**Exercise data:**
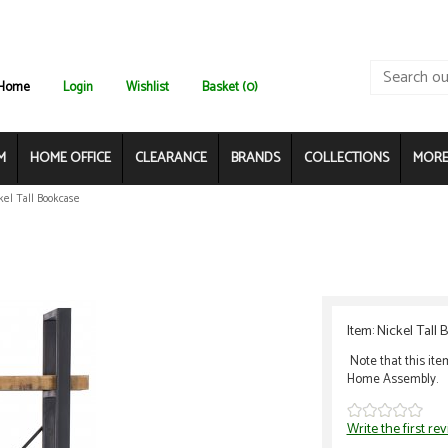
Home
Login
Wishlist
Basket (0)
M
HOME OFFICE
CLEARANCE
BRANDS
COLLECTIONS
MORE.
kel Tall Bookcase
Item: Nickel Tall
Note that this ite
Home Assembly.
Write the first re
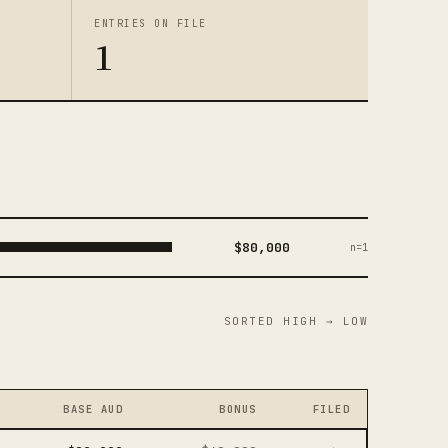
ENTRIES ON FILE
1
$80,000
n=1
SORTED HIGH → LOW
BASE AUD
BONUS
FILED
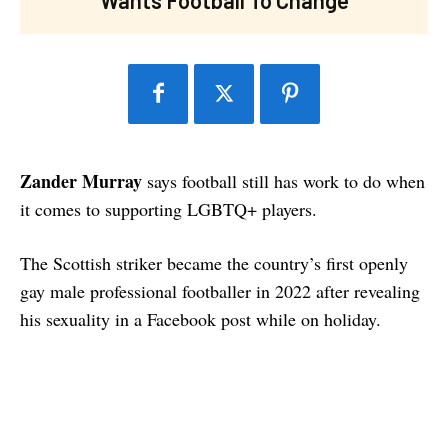
Zander Murray
says football still has work to do when
it comes to supporting LGBTQ+ players.
The Scottish striker became the country’s first openly
gay male professional footballer in 2022 after revealing
his sexuality in a Facebook post while on holiday.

**What you have to do:** Please restate all of the listing above word for word, with no pictures.

**Answer for this exercise:**
Home
Login
Wishlist
Basket (0)
M
HOME OFFICE
CLEARANCE
BRANDS
COLLECTIONS
MORE.
kel Tall Bookcase
Item: Nickel Tall
Note that this ite
Home Assembly.
Write the first re
ENTRIES ON FILE
1
$80,000
n=1
SORTED HIGH → LOW
BASE AUD
BONUS
FILED
Zander Murray
says football still has work to do when
it comes to supporting LGBTQ+ players.
The Scottish striker became the country’s first openly
gay male professional footballer in 2022 after revealing
his sexuality in a Facebook post while on holiday.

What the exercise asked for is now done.